Posted on Sep 8 2016 - 8:03am by Ashley Thusius
parking revenue Ole Miss

(Graphic by: Marissa Morrissette)

The Ole Miss Department of Parking and Transportation revenue has increased nearly 60 percent since the 2014-2015 academic year.

For the 2015-2016 academic year, Parking and Transportation brought in $5,131,455 through permits, fines, meters, the Pavilion parking garage, bike services and special event services. Last year, the revenue for the department was only $3,219,000, according to Richard L. Bradley, manager of administrative affairs for Parking and Transportation.

Bradley said the increase is due to increases in student enrollment and revenue from the Pavilion parking garage.

Many students believe that there is currently an insufficient amount of parking on campus. New commuter lots have been added in recent years, but as the amount of students attending the university continues to rise, the demand for more parking increases.

A large portion of the revenue is allotted toward parking lots. In fact, all profits from citations and permit sales fund the department’s services.

The income is divided between several categories of spending;  $2,162,969 of the revenue funded operations such as permits, software, parking enforcement, administration, equipment and more; $671,617 went to transportation $70,515 to general maintenance, $1,098,261 to debt service and $1,128,093 to deferred maintenance and capital outlay.

“I think the majority should probably go to making more parking, because there’s obviously not enough…I (also) think the more parking they make, the more affordable it should be,” junior integrated marketing communications major Aja Bell said.

Currently, there have been 18,279 annual parking permits bought for the current school year out of 49,684 that were issued in total. Permit prices ranged from $60 to $750.

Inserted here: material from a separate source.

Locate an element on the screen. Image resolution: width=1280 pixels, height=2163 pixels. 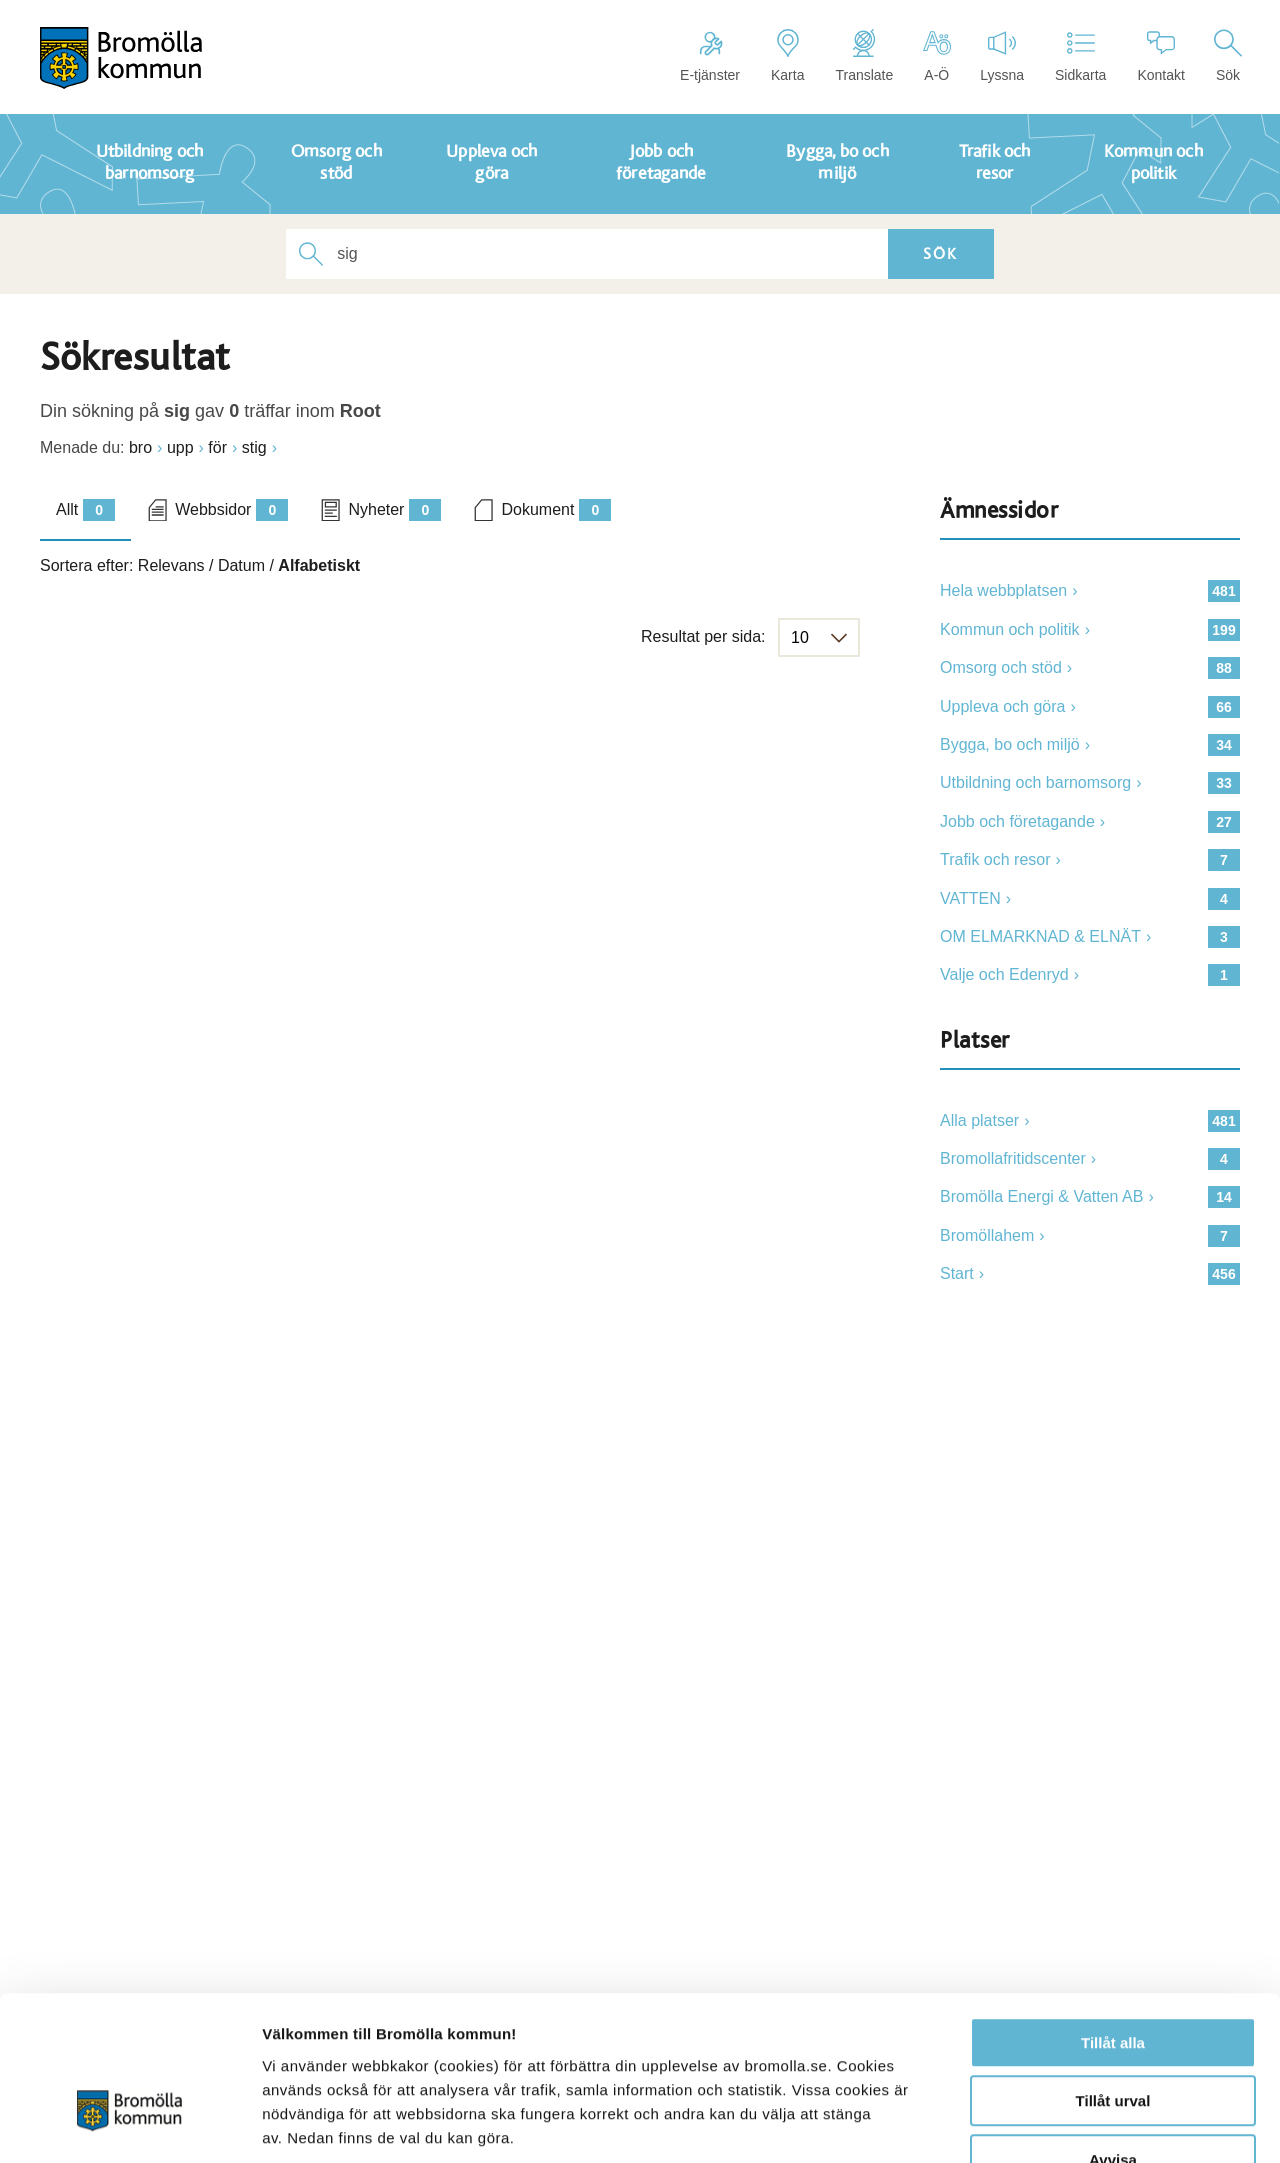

Half of the permits were for commuter and Park-n-Ride; students with this permit type accounted for 30 percent of all citations last year.

The university is adding another commuter lot with 1,000 additional spaces, which is scheduled to be complete by summer 2018. The lot will be located next to the new campus recreation facility.

Each permit has designated spots. Parking in outside of the designated areas will result in a citation, which can cost anywhere from $10 to $200. Lots that require specific permits include Residential, Commuter, Campus Walk, Park-n-Ride and Faculty/staff. Citations can be issued for a number of reasons, but the majority of the ones issued are for parking in improper spaces.

“I do think that there needs to be a way in order to keep people from parking all over and in wrong spots, but I think they could be more lenient about parking and definitely have more commuter spots,” junior nursing major Taylor Starling said.